▶ [About this task]: Give the entries again exactly as they appear, but without the images.

▶ [Data records]:
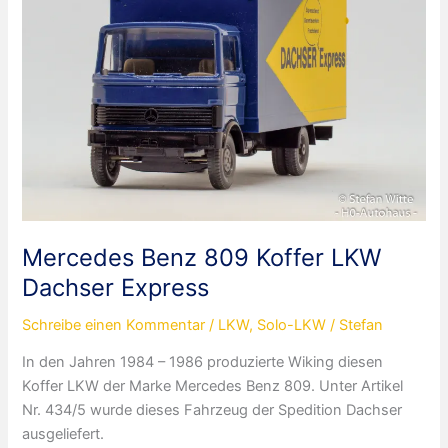
LKW
Stulz
Mercedes Benz 809 Koffer LKW
Dachser Express
Schreibe einen Kommentar
/
LKW
,
Solo-LKW
/
Stefan
In den Jahren 1984 – 1986 produzierte Wiking diesen
Koffer LKW der Marke Mercedes Benz 809. Unter Artikel
Nr. 434/5 wurde dieses Fahrzeug der Spedition Dachser
ausgeliefert.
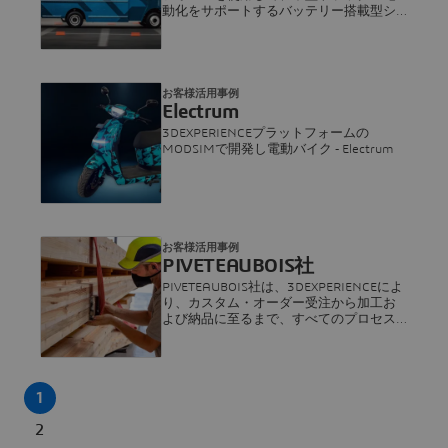
動化をサポートするバッテリー搭載型シ
ャーシをどう革新したかをご覧くださ
い。
お客様活用事例
Electrum
3DEXPERIENCEプラットフォームの
MODSIMで開発し電動バイク ‐ Electrum
お客様活用事例
PIVETEAUBOIS社
PIVETEAUBOIS社は、3DEXPERIENCEによ
り、カスタム・オーダー受注から加工お
よび納品に至るまで、すべてのプロセス
を管理して、生産性を最大60%向上させ
ています。
1
2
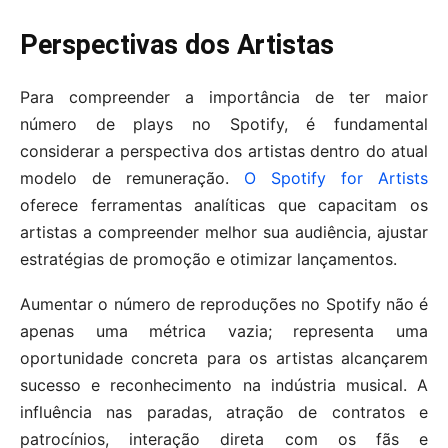
Perspectivas dos Artistas
Para compreender a importância de ter maior
número de plays no Spotify, é fundamental
considerar a perspectiva dos artistas dentro do atual
modelo de remuneração.
O Spotify for Artists
oferece ferramentas analíticas que capacitam os
artistas a compreender melhor sua audiência, ajustar
estratégias de promoção e otimizar lançamentos.
Aumentar o número de reproduções no Spotify não é
apenas uma métrica vazia; representa uma
oportunidade concreta para os artistas alcançarem
sucesso e reconhecimento na indústria musical. A
influência nas paradas, atração de contratos e
patrocínios, interação direta com os fãs e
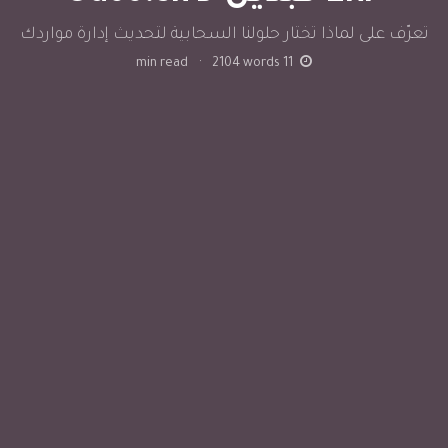
تعرّف على لماذا تختار حلولنا السحابية لتحديث إدارة مواردك
min read
·
2104
words
11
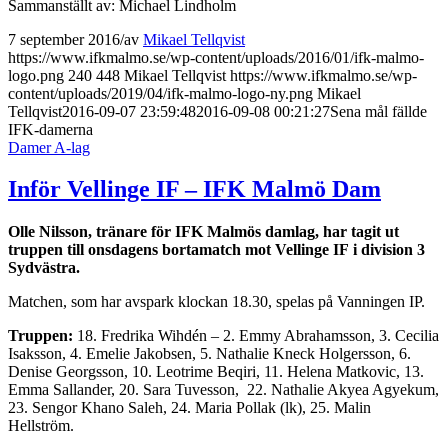
Sammanställt av: Michael Lindholm
7 september 2016
/
av
Mikael Tellqvist
https://www.ifkmalmo.se/wp-content/uploads/2016/01/ifk-malmo-
logo.png
240
448
Mikael Tellqvist
https://www.ifkmalmo.se/wp-
content/uploads/2019/04/ifk-malmo-logo-ny.png
Mikael
Tellqvist
2016-09-07 23:59:48
2016-09-08 00:21:27
Sena mål fällde
IFK-damerna
Damer A-lag
Inför Vellinge IF – IFK Malmö Dam
Olle Nilsson, tränare för IFK Malmös damlag, har tagit ut
truppen till onsdagens bortamatch mot Vellinge IF i division 3
Sydvästra.
Matchen, som har avspark klockan 18.30, spelas på Vanningen IP.
Truppen:
18. Fredrika Wihdén – 2. Emmy Abrahamsson, 3. Cecilia
Isaksson, 4. Emelie Jakobsen, 5. Nathalie Kneck Holgersson, 6.
Denise Georgsson, 10. Leotrime Beqiri, 11. Helena Matkovic, 13.
Emma Sallander, 20. Sara Tuvesson, 22. Nathalie Akyea Agyekum,
23. Sengor Khano Saleh, 24. Maria Pollak (lk), 25. Malin
Hellström.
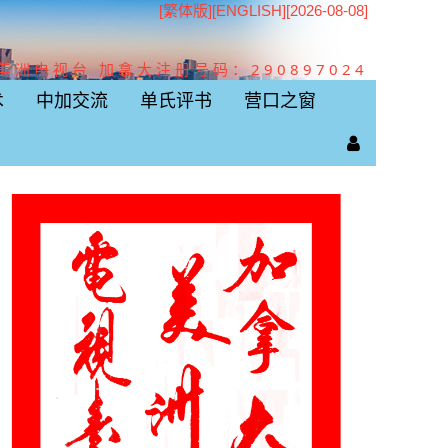
[繁体版]
[
ENGLISH
][2026-08-08]
美洲电视台 加拿大注册号码：290897024
术
中加交流
单氏评书
营口之窗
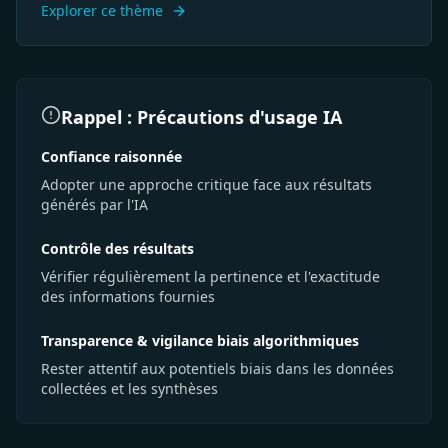
Explorer ce thème
Rappel : Précautions d'usage IA
Confiance raisonnée
Adopter une approche critique face aux résultats
générés par l'IA
Contrôle des résultats
Vérifier régulièrement la pertinence et l'exactitude
des informations fournies
Transparence & vigilance biais algorithmiques
Rester attentif aux potentiels biais dans les données
collectées et les synthèses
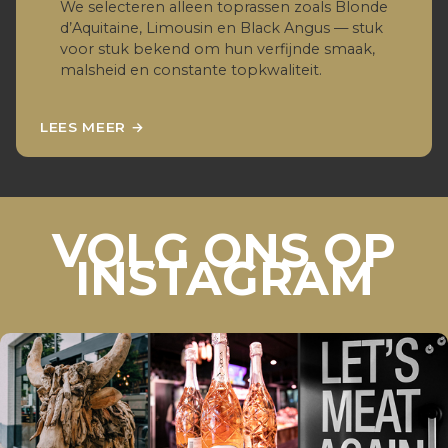
We selecteren alleen top­rassen zoals Blonde
d’Aquitaine, Limousin en Black Angus — stuk
voor stuk bekend om hun verfijnde smaak,
malsheid en constante topkwaliteit.
LEES MEER →
VOLG ONS OP
INSTAGRAM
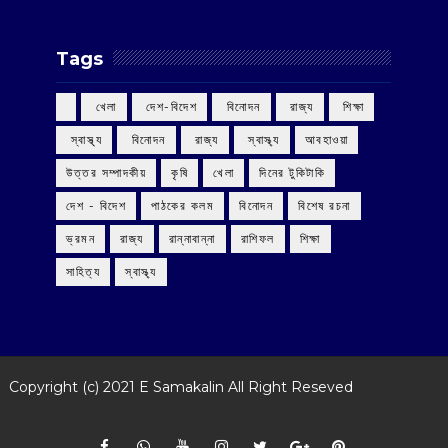
Tags
‌ খেলা
‌ দেশ-বিদেশ
‌ বিনোদন
‌ রাজ্য
‌ শিক্ষা
‌ স্বাস্থ্য
‌ বিনোদন
‌ রাজ্য
‌ স্বাস্থ্য
আবহাওয়া
উত্তর সম্পাদকীয়
কৃষি
খেলা
দিনের টুকিটাকি
দেশ - বিদেশ
পাঠকের কলম
বিনোদন
বিশেষ রচনা
ভ্রমন
রাজ্য
রান্নাবান্না
রাশিফল
শিক্ষা
সাহিত্য
স্বাস্থ্য
Copyright (c) 2021
E Samakalin
All Right Reseved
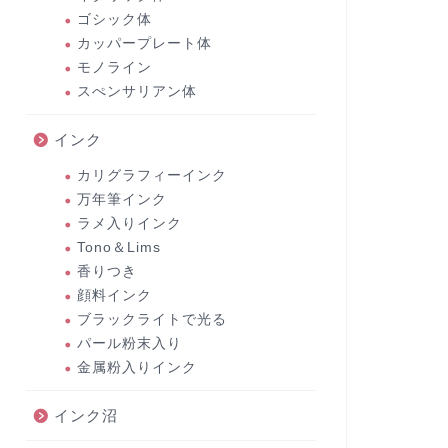
ゴシック体
カッパープレート体
モノライン
スぺンサリアン体
インク
カリグラフィーインク
万年筆インク
ラメ入りインク
Tono＆Lims
香りつき
顔料インク
ブラックライトで光る
パール粉末入り
金属粉入りインク
インク沼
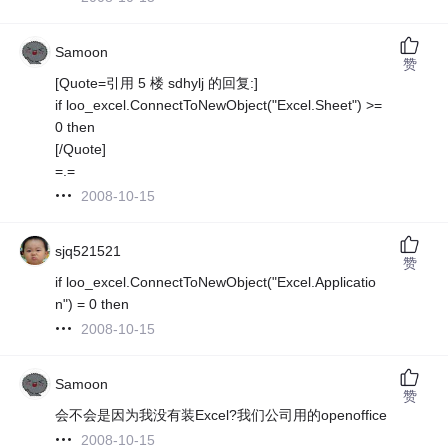
Samoon
赞
[Quote=引用 5 楼 sdhylj 的回复:]
if loo_excel.ConnectToNewObject("Excel.Sheet") >=
0 then
[/Quote]
=.=
2008-10-15
sjq521521
赞
if loo_excel.ConnectToNewObject("Excel.Applicatio
n") = 0 then
2008-10-15
Samoon
赞
会不会是因为我没有装Excel?我们公司用的openoffice
2008-10-15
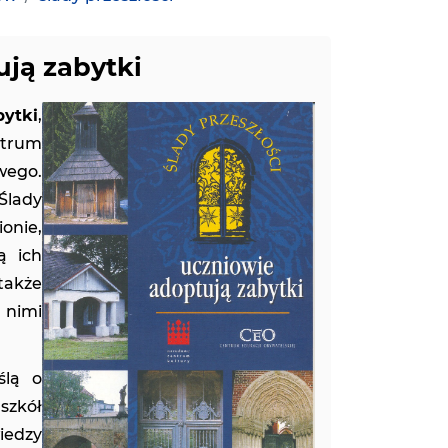
ują zabytki
ytki
,
ntrum
wego.
Ślady
onie,
ą ich
także
z nimi
ślą o
zkół
iedzy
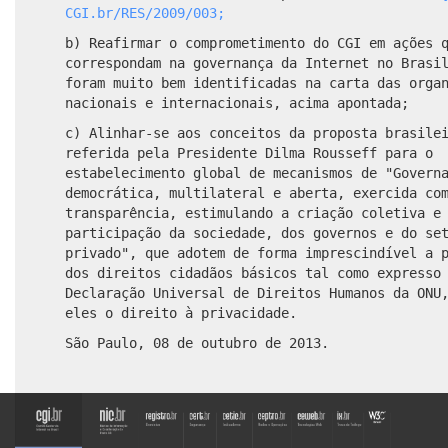
CGI.br/RES/2009/003;
b) Reafirmar o comprometimento do CGI em ações 
correspondam na governança da Internet no Brasi
foram muito bem identificadas na carta das orga
nacionais e internacionais, acima apontada;
c) Alinhar-se aos conceitos da proposta brasile
referida pela Presidente Dilma Rousseff para o
estabelecimento global de mecanismos de "Govern
democrática, multilateral e aberta, exercida co
transparência, estimulando a criação coletiva e
participação da sociedade, dos governos e do se
privado", que adotem de forma imprescindível a 
dos direitos cidadãos básicos tal como expresso
Declaração Universal de Direitos Humanos da ONU
eles o direito à privacidade.
São Paulo, 08 de outubro de 2013.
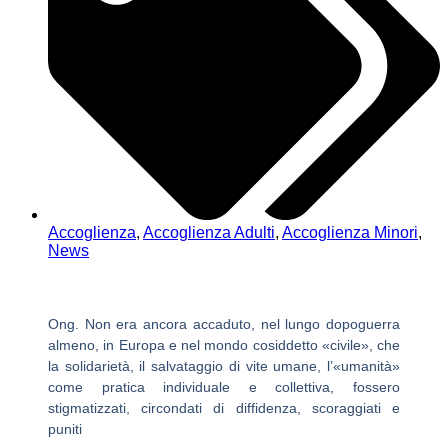
Accoglienza
,
Accoglienza Adulti
,
Accoglienza Minori
,
News
Ong. Non era ancora accaduto, nel lungo dopoguerra
almeno, in Europa e nel mondo cosiddetto «civile», che
la solidarietà, il salvataggio di vite umane, l’«umanità»
come pratica individuale e collettiva, fossero
stigmatizzati, circondati di diffidenza, scoraggiati e
puniti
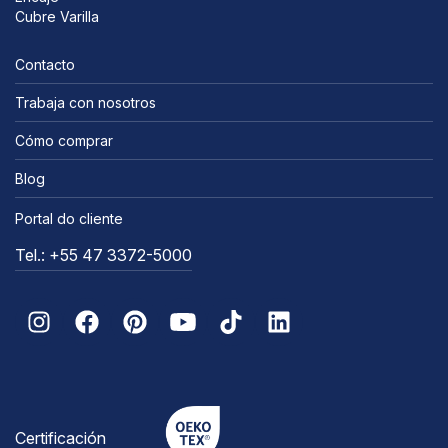
Cubre Varilla
Contacto
Trabaja con nosotros
Cómo comprar
Blog
Portal do cliente
Tel.: +55 47 3372-5000
Certificación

▶ [Result below]:
LKW
Stulz
Mercedes Benz 809 Koffer LKW
Dachser Express
Schreibe einen Kommentar
/
LKW
,
Solo-LKW
/
Stefan
In den Jahren 1984 – 1986 produzierte Wiking diesen
Koffer LKW der Marke Mercedes Benz 809. Unter Artikel
Nr. 434/5 wurde dieses Fahrzeug der Spedition Dachser
ausgeliefert.
動化をサポートするバッテリー搭載型シ
ャーシをどう革新したかをご覧くださ
い。
お客様活用事例
Electrum
3DEXPERIENCEプラットフォームの
MODSIMで開発し電動バイク ‐ Electrum
お客様活用事例
PIVETEAUBOIS社
PIVETEAUBOIS社は、3DEXPERIENCEによ
り、カスタム・オーダー受注から加工お
よび納品に至るまで、すべてのプロセス
を管理して、生産性を最大60%向上させ
ています。
1
2
Perspectivas dos Artistas
Para compreender a importância de ter maior
número de plays no Spotify, é fundamental
considerar a perspectiva dos artistas dentro do atual
modelo de remuneração.
O Spotify for Artists
oferece ferramentas analíticas que capacitam os
artistas a compreender melhor sua audiência, ajustar
estratégias de promoção e otimizar lançamentos.
Aumentar o número de reproduções no Spotify não é
apenas uma métrica vazia; representa uma
oportunidade concreta para os artistas alcançarem
sucesso e reconhecimento na indústria musical. A
influência nas paradas, atração de contratos e
patrocínios, interação direta com os fãs e
تعرّف على لماذا تختار حلولنا السحابية لتحديث إدارة مواردك
min read
·
2104
words
11
Sammanställt av: Michael Lindholm
7 september 2016
/
av
Mikael Tellqvist
https://www.ifkmalmo.se/wp-content/uploads/2016/01/ifk-malmo-
logo.png
240
448
Mikael Tellqvist
https://www.ifkmalmo.se/wp-
content/uploads/2019/04/ifk-malmo-logo-ny.png
Mikael
Tellqvist
2016-09-07 23:59:48
2016-09-08 00:21:27
Sena mål fällde
IFK-damerna
Damer A-lag
Inför Vellinge IF – IFK Malmö Dam
Olle Nilsson, tränare för IFK Malmös damlag, har tagit ut
truppen till onsdagens bortamatch mot Vellinge IF i division 3
Sydvästra.
Matchen, som har avspark klockan 18.30, spelas på Vanningen IP.
Truppen:
18. Fredrika Wihdén – 2. Emmy Abrahamsson, 3. Cecilia
Isaksson, 4. Emelie Jakobsen, 5. Nathalie Kneck Holgersson, 6.
Denise Georgsson, 10. Leotrime Beqiri, 11. Helena Matkovic, 13.
Emma Sallander, 20. Sara Tuvesson, 22. Nathalie Akyea Agyekum,
23. Sengor Khano Saleh, 24. Maria Pollak (lk), 25. Malin
Hellström.
[繁体版]
[
ENGLISH
][2026-08-08]
美洲电视台 加拿大注册号码：290897024
术
中加交流
单氏评书
营口之窗
Explorer ce thème
Rappel : Précautions d'usage IA
Confiance raisonnée
Adopter une approche critique face aux résultats
générés par l'IA
Contrôle des résultats
Vérifier régulièrement la pertinence et l'exactitude
des informations fournies
Transparence & vigilance biais algorithmiques
Rester attentif aux potentiels biais dans les données
collectées et les synthèses
We selecteren alleen top­rassen zoals Blonde
d’Aquitaine, Limousin en Black Angus — stuk
voor stuk bekend om hun verfijnde smaak,
malsheid en constante topkwaliteit.
LEES MEER →
VOLG ONS OP
INSTAGRAM
Tags
‌ খেলা
‌ দেশ-বিদেশ
‌ বিনোদন
‌ রাজ্য
‌ শিক্ষা
‌ স্বাস্থ্য
‌ বিনোদন
‌ রাজ্য
‌ স্বাস্থ্য
আবহাওয়া
উত্তর সম্পাদকীয়
কৃষি
খেলা
দিনের টুকিটাকি
দেশ - বিদেশ
পাঠকের কলম
বিনোদন
বিশেষ রচনা
ভ্রমন
রাজ্য
রান্নাবান্না
রাশিফল
শিক্ষা
সাহিত্য
স্বাস্থ্য
Copyright (c) 2021
E Samakalin
All Right Reseved
ゴシック体
カッパープレート体
モノライン
スぺンサリアン体
インク
カリグラフィーインク
万年筆インク
ラメ入りインク
Tono＆Lims
香りつき
顔料インク
ブラックライトで光る
パール粉末入り
金属粉入りインク
インク沼
Samoon
赞
[Quote=引用 5 楼 sdhylj 的回复:]
if loo_excel.ConnectToNewObject("Excel.Sheet") >=
0 then
[/Quote]
=.=
2008-10-15
sjq521521
赞
if loo_excel.ConnectToNewObject("Excel.Applicatio
n") = 0 then
2008-10-15
Samoon
赞
会不会是因为我没有装Excel?我们公司用的openoffice
2008-10-15
ują zabytki
ytki
,
ntrum
wego.
Ślady
onie,
ą ich
także
z nimi
ślą o
zkół
iedzy
CGI.br/RES/2009/003;
b) Reafirmar o comprometimento do CGI em ações 
correspondam na governança da Internet no Brasi
foram muito bem identificadas na carta das orga
nacionais e internacionais, acima apontada;
c) Alinhar-se aos conceitos da proposta brasile
referida pela Presidente Dilma Rousseff para o
estabelecimento global de mecanismos de "Govern
democrática, multilateral e aberta, exercida co
transparência, estimulando a criação coletiva e
participação da sociedade, dos governos e do se
privado", que adotem de forma imprescindível a 
dos direitos cidadãos básicos tal como expresso
Declaração Universal de Direitos Humanos da ONU
eles o direito à privacidade.
São Paulo, 08 de outubro de 2013.
Accoglienza
,
Accoglienza Adulti
,
Accoglienza Minori
,
News
Ong. Non era ancora accaduto, nel lungo dopoguerra
almeno, in Europa e nel mondo cosiddetto «civile», che
la solidarietà, il salvataggio di vite umane, l’«umanità»
come pratica individuale e collettiva, fossero
stigmatizzati, circondati di diffidenza, scoraggiati e
puniti
Cubre Varilla
Contacto
Trabaja con nosotros
Cómo comprar
Blog
Portal do cliente
Tel.: +55 47 3372-5000
Certificación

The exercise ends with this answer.